▸ Exercise directions
What is the number of lines below that contain the string "Loft"? Give it and nothing else.

=== Records provided ===

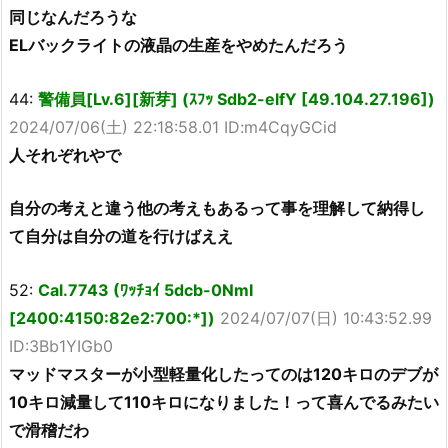
同じなんだろうな
ELバックライトの液晶の生産をやめたんだろう
44:
警備員[Lv.6][新芽] (ｽﾌｯ Sdb2-elfY [49.104.27.196])
2024/07/06(土) 22:18:58.01 ID:m4CqyGCid
人それぞれやで
自分の考えと違う他の考えもあるって事を理解して納得し
て自分は自分の道を行けばええ
52:
Cal.7743 (ﾜｯﾁｮｲ 5dcb-0NmI
[2400:4150:82e2:700:*])
2024/07/07(日) 10:43:52.99
ID:3Bb1YIGb0
マッドマスターが小型軽量化したってのは120キロのデブが
10キロ減量して110キロになりました！って喜んでるみたい
で滑稽だわ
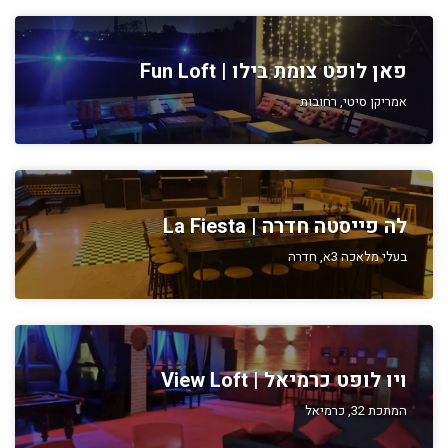
פאן לופט צומת בילו | Fun Loft
אמריקן סיטי, רחובות
לה פייסטה חדרה | La Fiesta
בעלי מלאכה 3א, חדרה
ויו לופט כרמיאל | View Loft
המתכת 32, כרמיאל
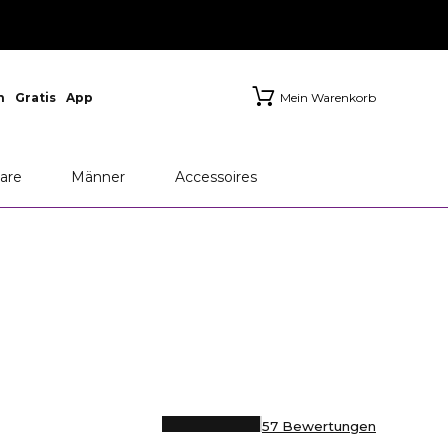
n
Gratis
App
Mein Warenkorb
are
Männer
Accessoires
57 Bewertungen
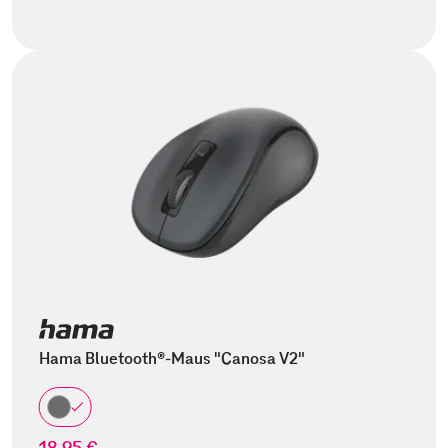
Hama Bluetooth®-Maus "Canosa V2"
18,95 €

===

▸ Solved problem
2